2人でその長い廊下を歩いているときに、薫は先ほどの斉藤の発言が気にかかった。

もし、自分の鍵に合わない箱を見つけた時。。。

その箱を自分が隠しもっていれば・・ライバルが一人、減る。10億へ近づく。

「箱の中には何がはいってるんでしょーかね?」

明美が問いかける。

箱の中身?そんなのなんだっていい。
鍵に合えば、10億が手にはいる。誰よりも早く見つけなければ。

「さぁ・・何が入ってるんだろうね。」

遠くの方からこっちへ人が近づいてくる。如月だ。

「もうやだ、全然見だめだわー。あんたたち、見つけたのー?」

まだ始まって間もないのに、もう弱音を吐いている。

「い、いえ。
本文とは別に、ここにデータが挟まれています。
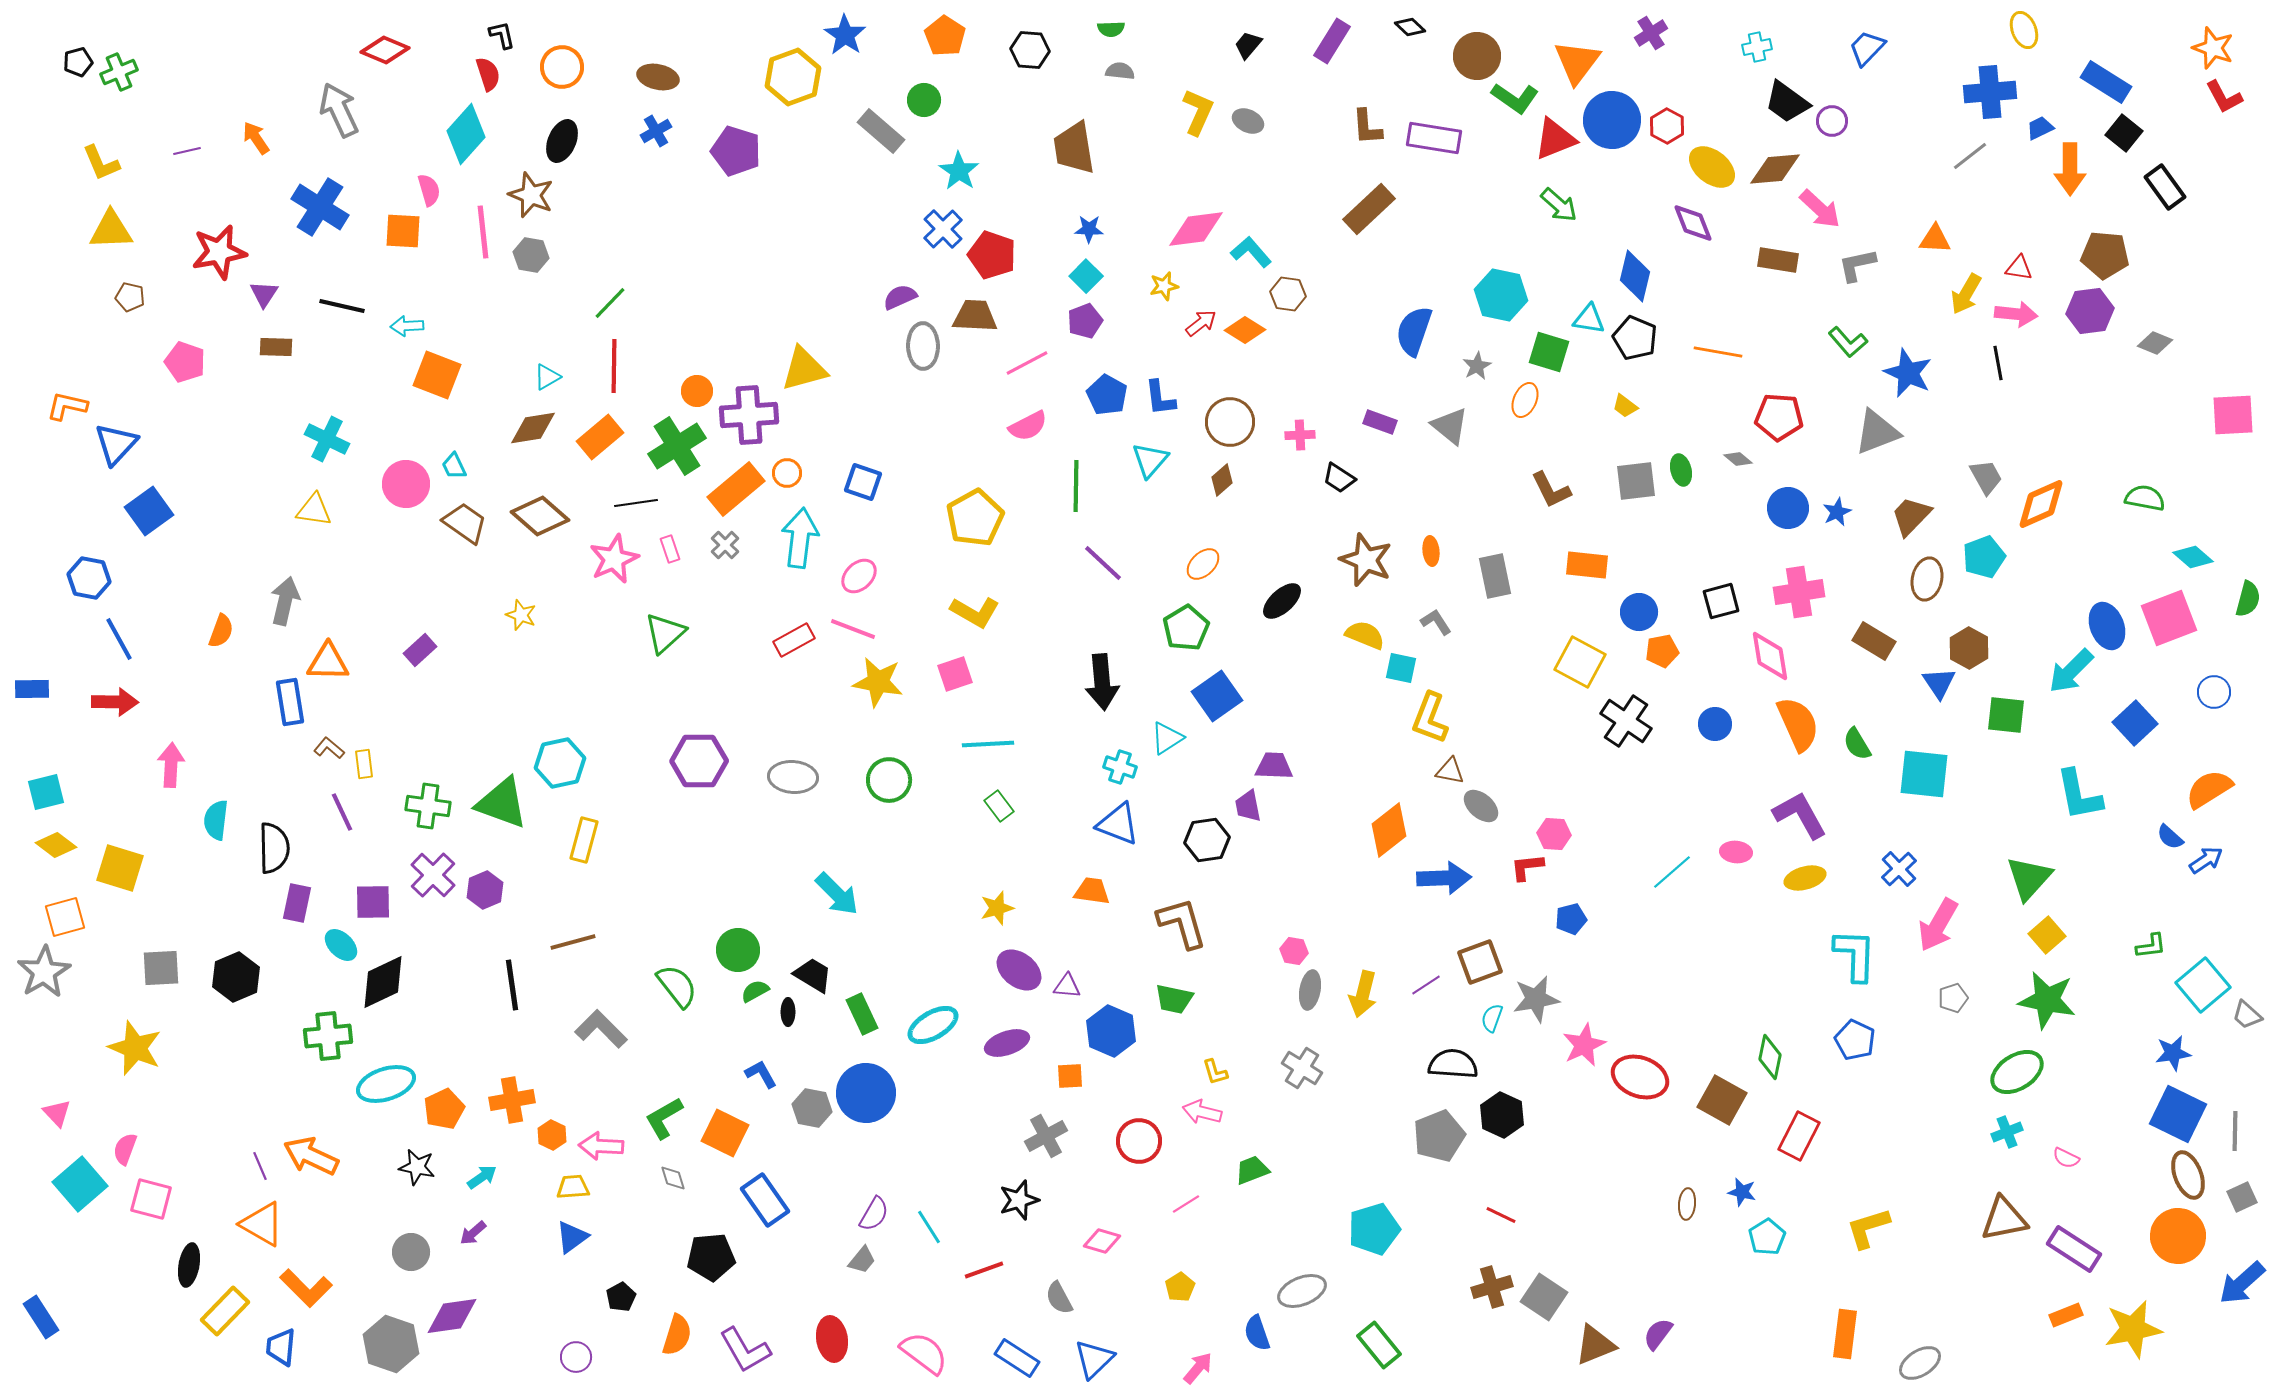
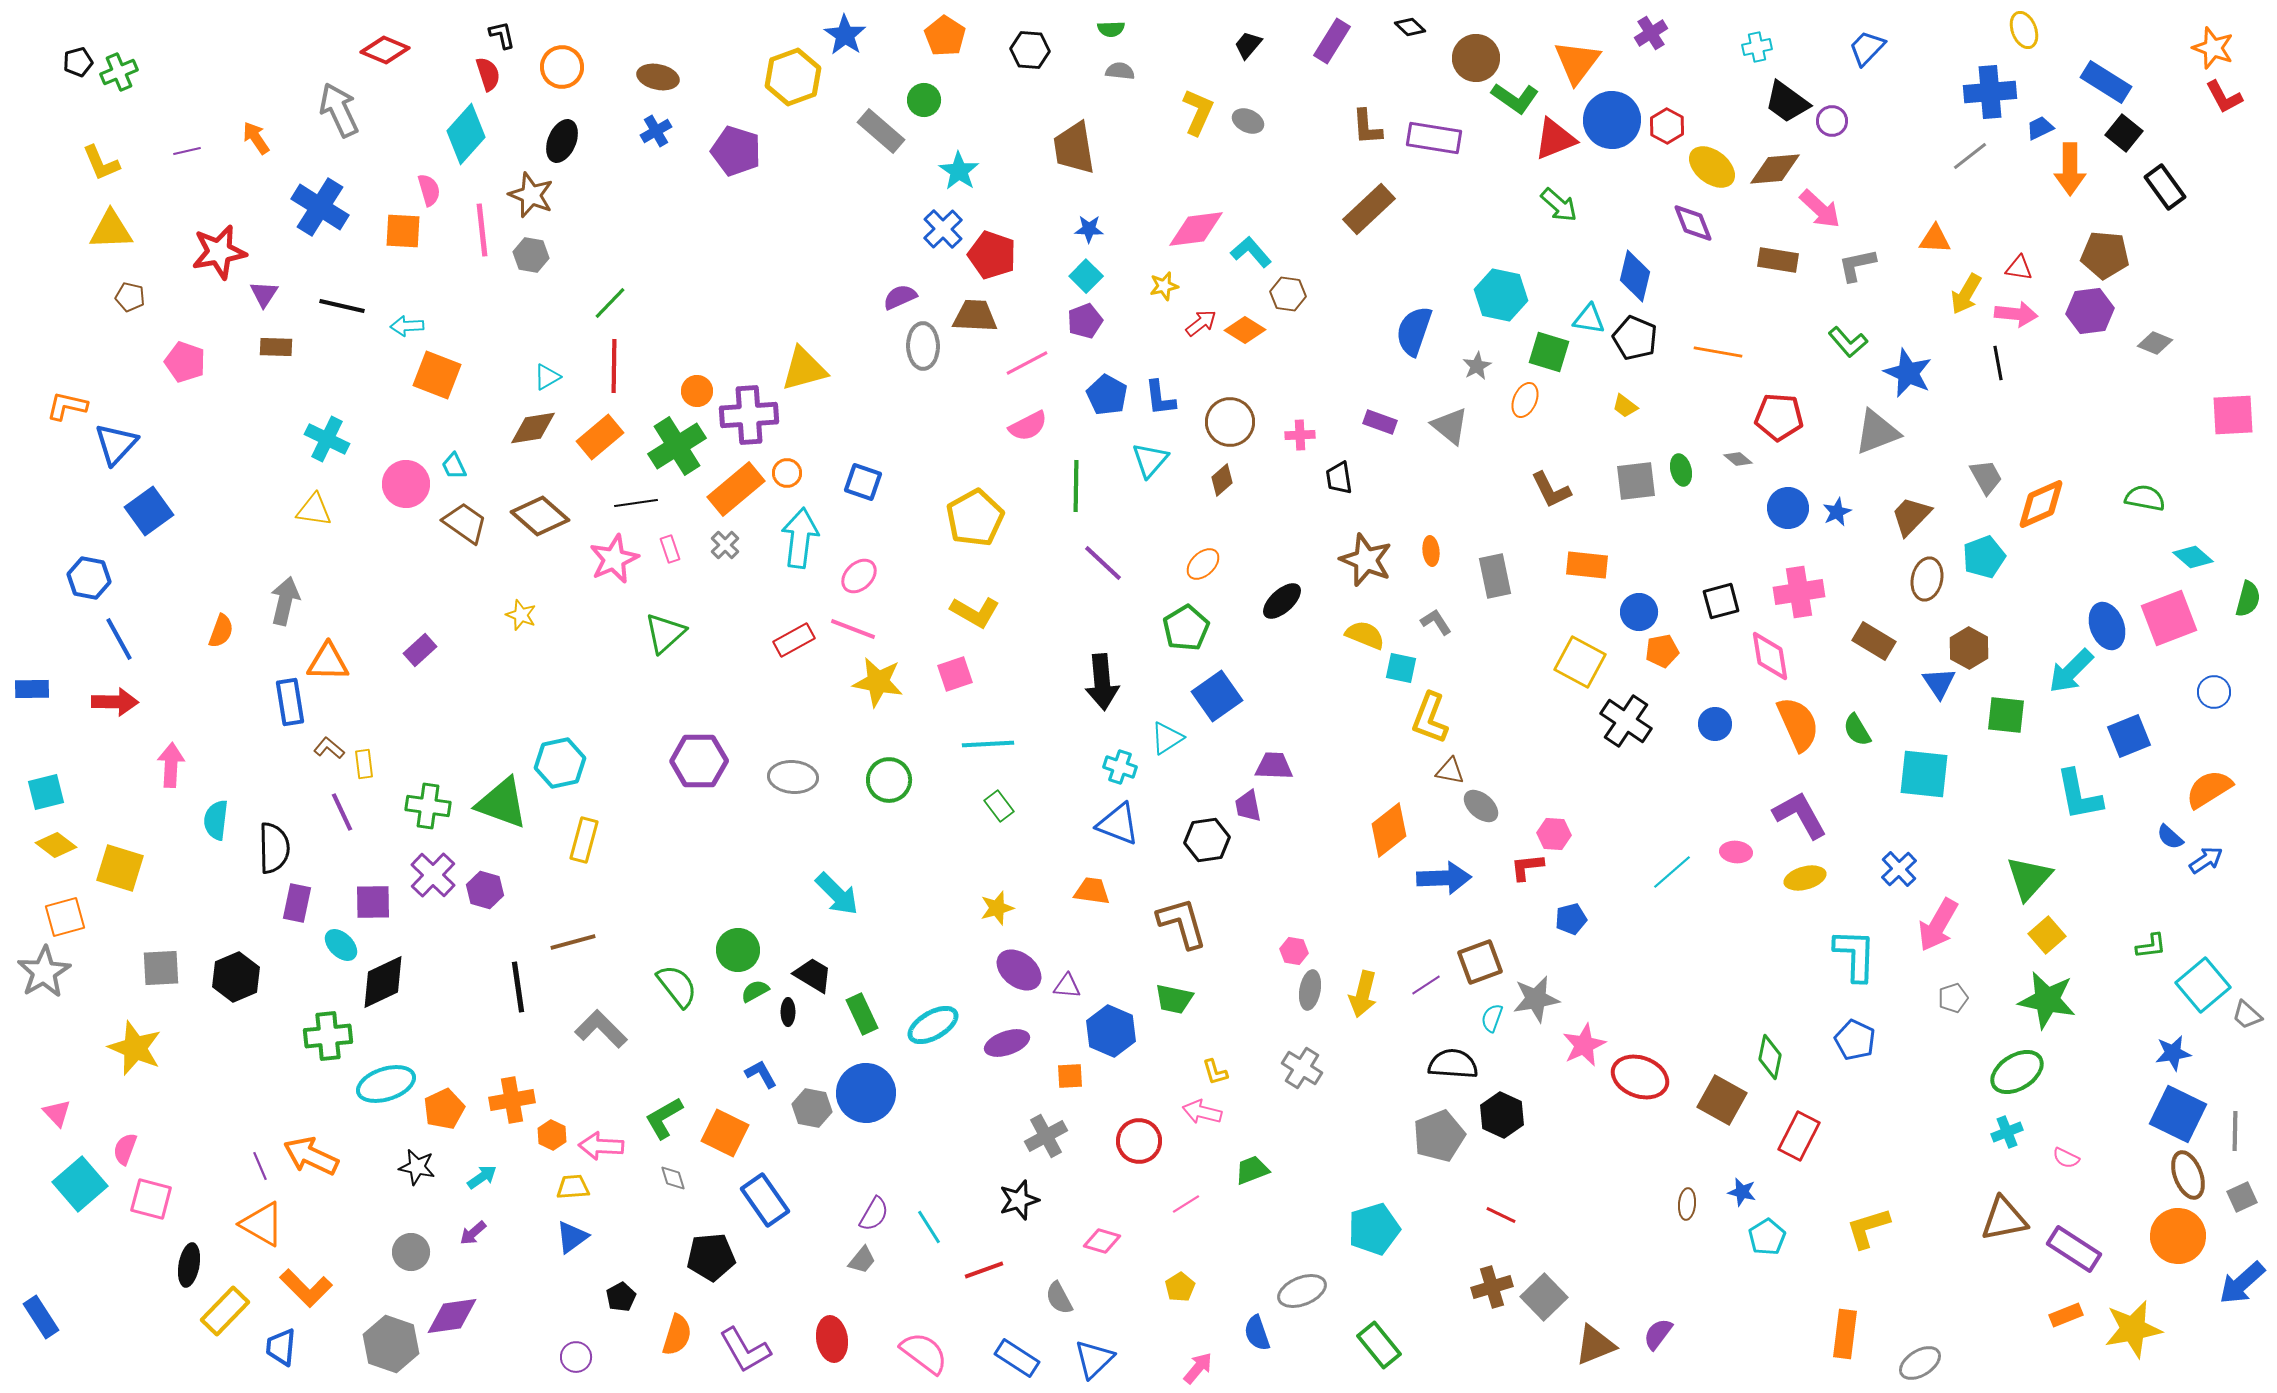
brown circle at (1477, 56): moved 1 px left, 2 px down
pink line at (483, 232): moved 1 px left, 2 px up
black trapezoid at (1339, 478): rotated 48 degrees clockwise
blue square at (2135, 723): moved 6 px left, 13 px down; rotated 21 degrees clockwise
green semicircle at (1857, 744): moved 14 px up
purple hexagon at (485, 890): rotated 21 degrees counterclockwise
black line at (512, 985): moved 6 px right, 2 px down
gray square at (1544, 1297): rotated 12 degrees clockwise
」

明美が答える。



如月がナニかを手に持っている。
10cm四方の小さな四角い箱。
箱。
「箱」だ。

「ちょ、如月さん、ちょ、それ。はこ!」

薫が取り乱して如月に言う。

「あぁ。これ?さっきそこで見つけたんだけど、あたしの鍵に合わなくってさ。もう、やんなっちゃう。」

「あの、もしよかったら。」

「いいわよ。あげるわ。持ってても意味ないしね。」

箱を投げるように渡し、如月は自分の箱を探しに行った。

如月が馬鹿でよかった。
早速2人は自分の鍵と合わせてみた。

カチカチカチ

「私のじゃないみたいですね。」
続いて薫。

カチカチカチ

合わない。何回も試したが合わない。くそ。

「んー両方違うみたいですね。その箱どうしましょうか。ここに置いておきます?」

薫は明美も馬鹿になったのかと疑った。この箱を隠しもっていれば、白旗か斉藤、どっちかが失格確定なのだ。